The main point of my thinking is this: push the problem of
constraining dependency resolution to Yesod _release_ time and
my-yesod-site _release_ time. Lets look at how the consequences might
shake out. I'm just speculating here, but I've done stuff like this
before with whole Linux distros and it can work very well. I think the
similarities are relevant.

Assumptions:
1. Clearly everyone prefers to use vanilla cabal.
2. Most people (real yesod devs, five-minute setup beginners, and
deployments) should use virtualhenv.
3. Hosting for alternative hackage repos can be found.
4. Tools to publish purpose-built hackage repositories can be found or
are worth building.
5. It's easy to tell cabal to ignore hackage. (Am I wrong here? Never tried it.)
6. The real problem here is hackage, not so much cabal.

Non-assumptions:
1. People really want cabal to pull from directly from hackage. (In
fact, let's stop doing this exact thing.)

Perhaps what we should be blessing is not a set of cabal constraints,
but a hackage repository, a real deployed alternative repository with
alternative http urls, or a pure expression that completely describes
one so it could be exactly reproduced locally. (which is distilled
awesome)

We can start with the yesod 0.10 release repository. It contains yesod
0.10 and all the cabal libraries needed to build yesod.

In addition, we can publish a yesod-dev repository. It contains only
github yesod's dependencies. Yesod itself comes from github.

An extension to this idea:

The "source," which some tool consumes to build a hackage repository
in support of a particular yesod could be checked into github. Users
could consume that to build their repository locally. Cabal would pull
from that local repo. (Admit it, that's kinda cool. Imagine if that
source was created as part of the scaffolding.)

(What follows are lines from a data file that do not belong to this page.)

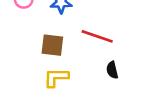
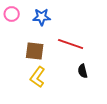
yellow L-shape: (56, 77) -> (38, 77), turned -55

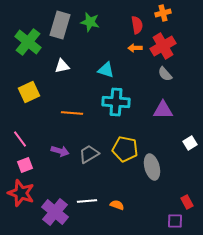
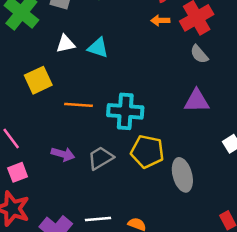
cyan triangle: (106, 70) -> (98, 48), moved
yellow square: (29, 92) -> (38, 80), moved
cyan cross: (116, 102) -> (125, 111), moved

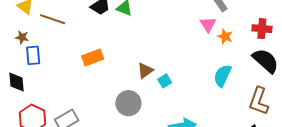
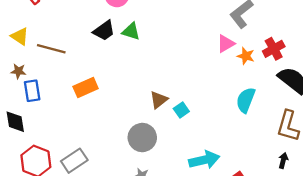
pink triangle: (208, 24) -> (226, 44), turned 36
red cross: (262, 29) -> (274, 49), moved, turned -30
orange rectangle: (93, 57) -> (86, 87), moved

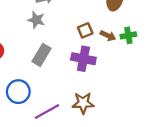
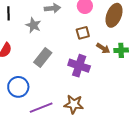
gray star: (36, 20) -> (33, 25), moved
brown square: (85, 30) -> (83, 33), moved

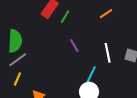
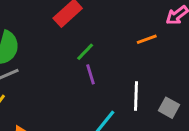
green line: (65, 17) -> (85, 52), moved

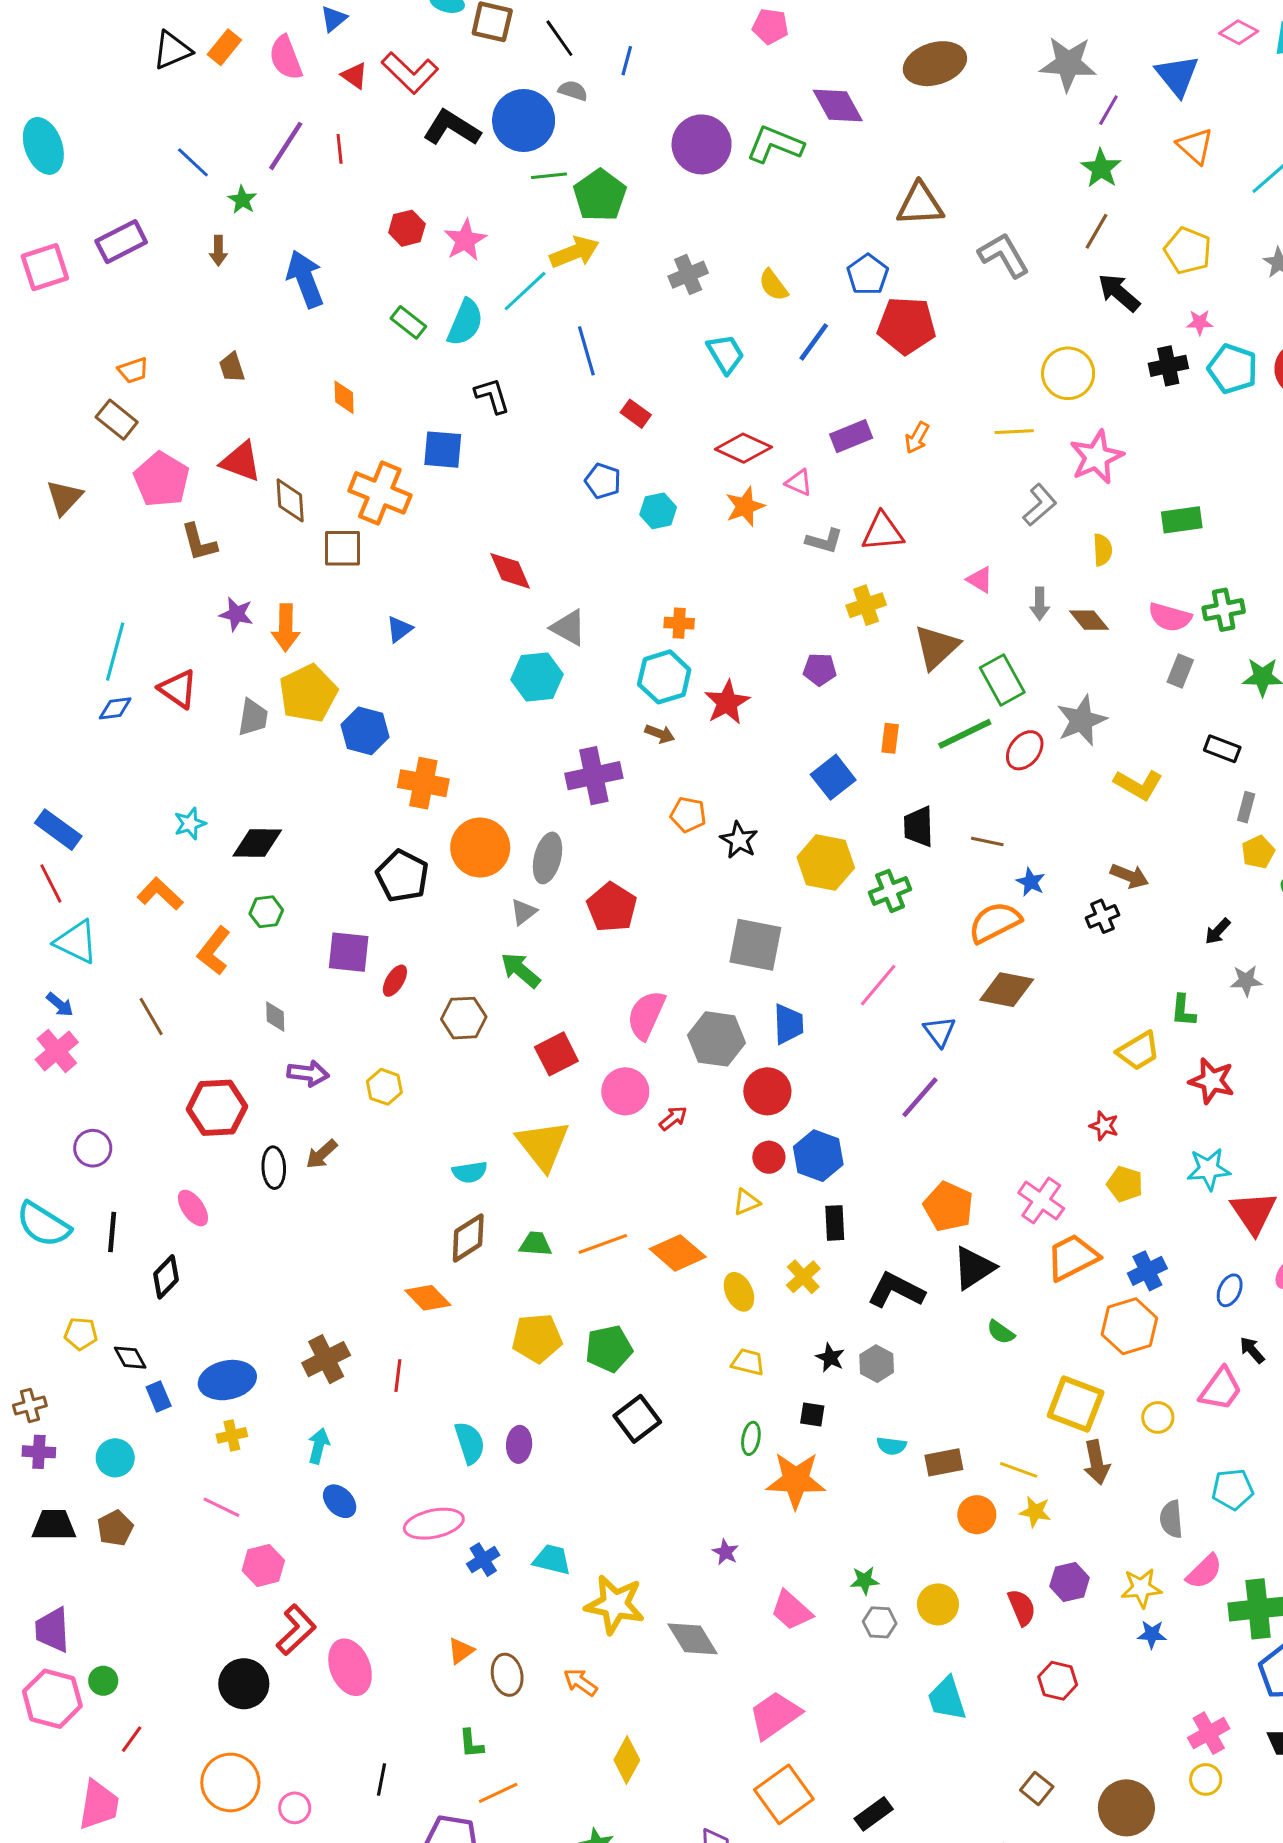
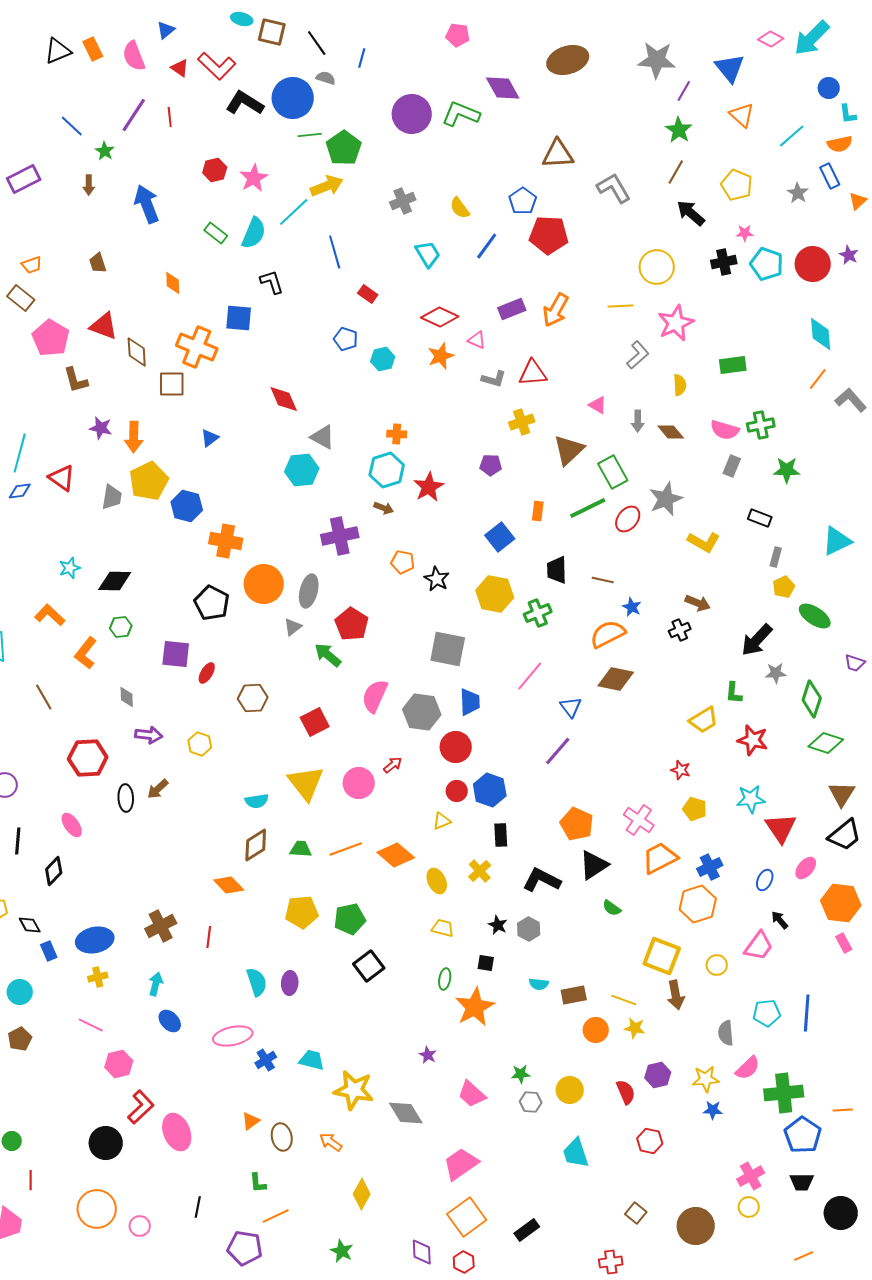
orange rectangle: (224, 47) -> (93, 49), turned -65
orange arrow: (917, 438) -> (556, 310), size x1.6
black arrow: (1218, 931) -> (757, 640), size x1.8
green arrow: (521, 970) -> (328, 655), moved
pink circle: (625, 1091) -> (359, 783), moved
orange star: (796, 1480) -> (475, 1007), turned -30
red line: (132, 1739) -> (31, 1180), turned -36

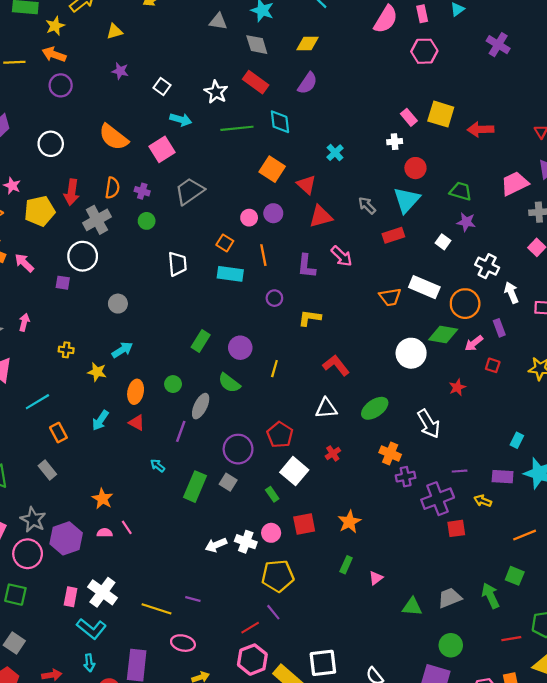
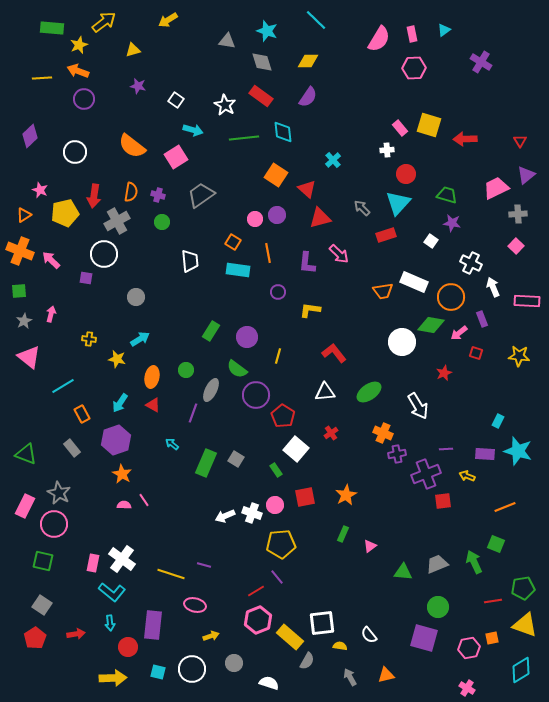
purple circle: (238, 449) -> (256, 395), moved
purple hexagon: (66, 538) -> (116, 440), moved

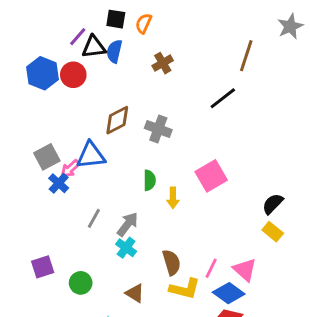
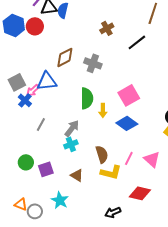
brown cross: (163, 63) -> (107, 28), moved
green semicircle: (150, 180) -> (87, 98), size x1.5
gray line: (94, 218) -> (41, 124), moved
cyan cross: (126, 248) -> (71, 144), turned 32
purple square: (43, 267) -> (46, 169), moved
green circle: (81, 283) -> (26, 162), moved
blue diamond: (229, 293) -> (127, 123), moved

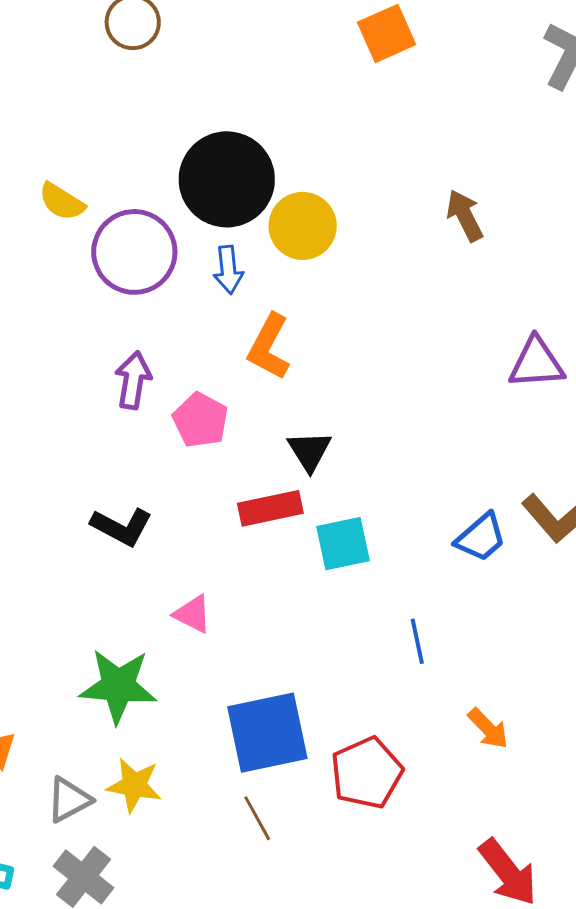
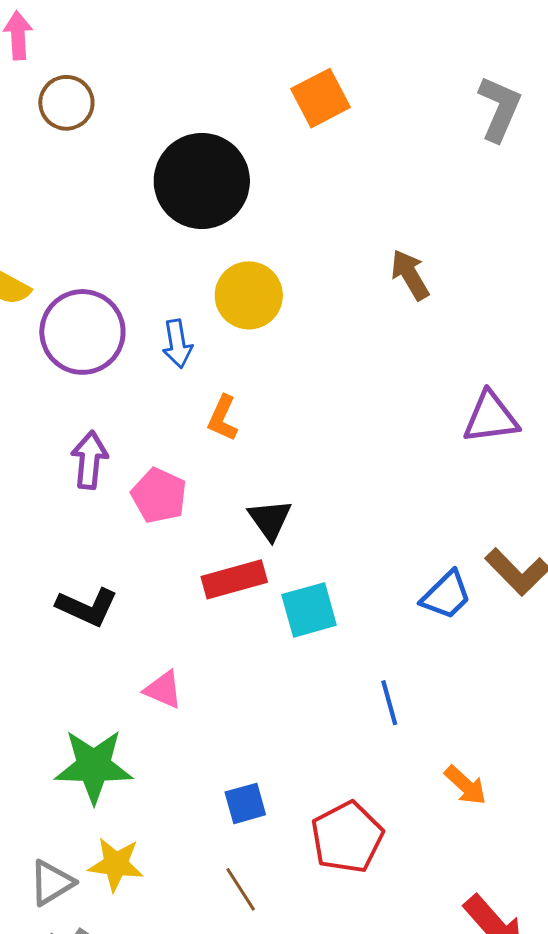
black circle: (227, 179) -> (202, 181), moved
orange L-shape: (269, 347) -> (223, 418), size x0.7
blue square: (267, 733) -> (245, 803), size x0.5

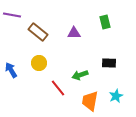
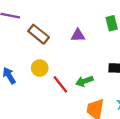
red line: (58, 88) -> (60, 84), moved

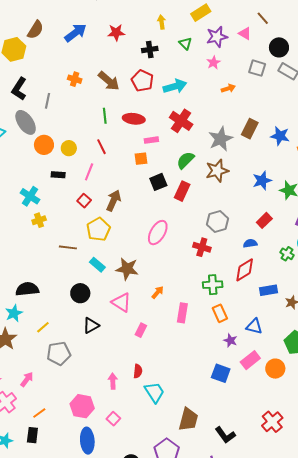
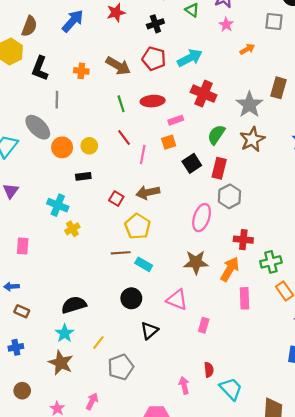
black L-shape: (19, 89) -> (40, 68), moved
pink line: (89, 172) -> (143, 155), moved
brown arrow: (114, 201) -> (148, 193), turned -115
gray hexagon: (217, 222) -> (229, 196), moved
brown line: (68, 247) -> (121, 253), moved
red cross: (202, 247) -> (243, 240), moved
brown star: (127, 269) -> (196, 262), moved
orange arrow: (158, 292) -> (230, 269), moved, size x1.6

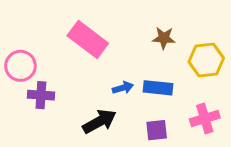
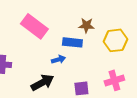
blue rectangle: (158, 88) -> (72, 42), moved

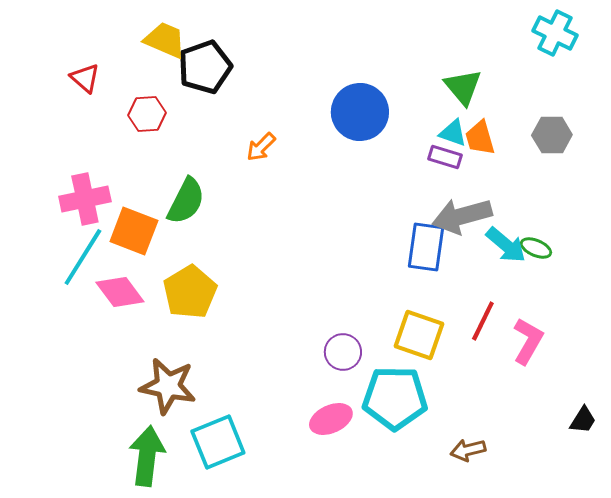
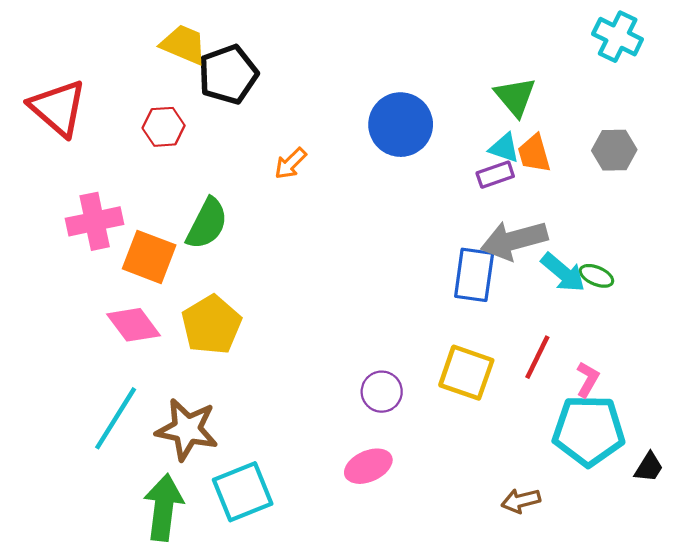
red triangle: (85, 78) -> (58, 108), moved, size x1.8
purple rectangle: (445, 157) -> (495, 175), turned -36
cyan line: (83, 257) -> (116, 418), moved
pink L-shape: (528, 341) -> (588, 379), size x0.7
cyan pentagon: (395, 398) -> (589, 431), moved

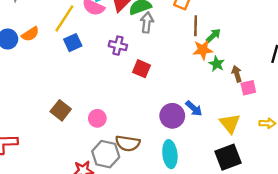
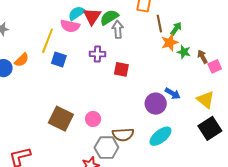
blue square: (73, 43) -> (59, 60), turned -35
brown square: (61, 110) -> (61, 119), size x1.4
cyan ellipse: (170, 154) -> (161, 136), turned 70

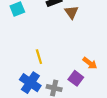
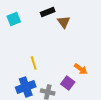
blue cross: (30, 83) -> (26, 87), turned 36

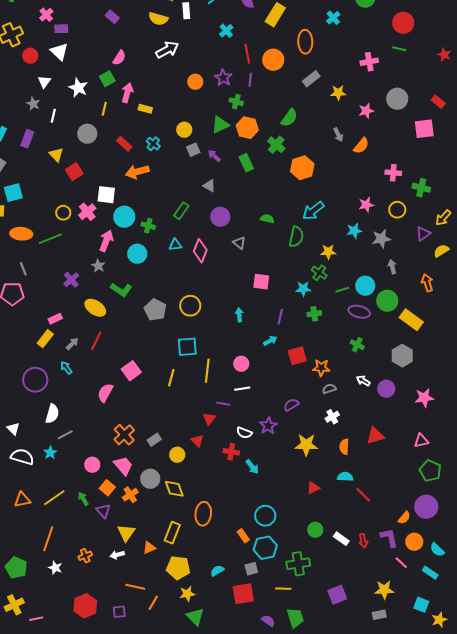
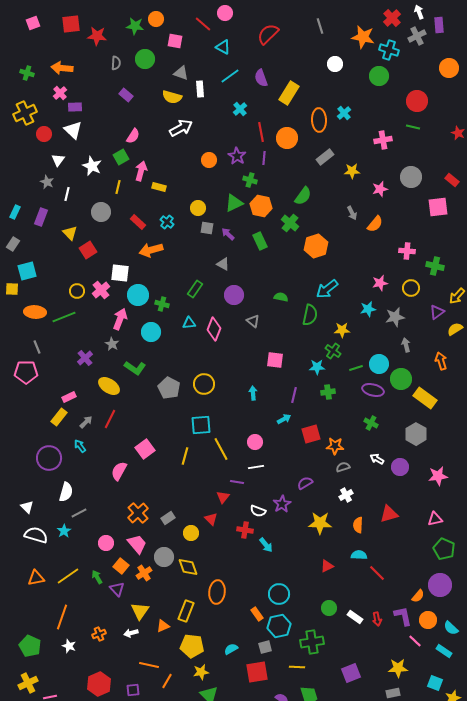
cyan cross: (333, 18) -> (344, 113), moved
gray square: (193, 150) -> (207, 228), turned 32
yellow line: (207, 371) -> (221, 449), turned -35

The biggest disadvantage to this in my mind is that users doing
anything non-trivial will soon need to add packages from hackage. We
don't want those users adding hackage back into their cabal config as
that's likely to eventually blow up yesod. What they should be doing
is putting their new packages into a local hackage repository. But
even if that's easy to do, that's a separate tool from cabal, right?
So we've introduced a new tool. That's bad, right?

Maybe that's ok though. Here are two reasons why:

First of all, running a separate third party package repository in
your own control is natural and good release management. You should be
doing it anyway, right? So let's just make nice tools for doing that
and use them earlier.

Second, imagine you are that new user. You set up your new Yesod site
with cabal (not using hackage!) and your site says hello world to you
on the first try. Yay! Then you read the book and learn how to store
data and make pages and forms and stuff. Yay! So far you have only
used cabal. Yay! We don't actually introduce that new tool until you
are at the point of editing your cabal file (Boo!) to add something
outside of the Yesod repo. At this point you are arguably _ready_ for
a new tool. Meh!

A long time ago when I worked at Progeny we built tools to slurp Linux
packages out of existing repositories, like debian stable plus debian
stable security plus our local anaconda packages repo and into a final
repository. One of the tools inputs was essentially and expression
describing how to constrain what ended up in the final repository. In
the end it was pretty nice to work with compared to what anyone else
had. The tools (pdk) are still in use today by some folks doing a
distro called studio64.

The reallly nice thing was you ended up with a single repository. Our
primary consumer was Debian apt or yum, which can install packages on
a running OS. But there are a lot of other tools that consume
repositories. Tools like a third party iso builder (buggy, rarely
used) or an OS installer builder (shudder) could just be their buggy
stupid selves. You didn't have to worry about them suddenly consuming
some oddball package that some nut released to debian unstable. You
always knew when you were changing the inputs to your downstream
tools, so those tools didn't need to be perfect.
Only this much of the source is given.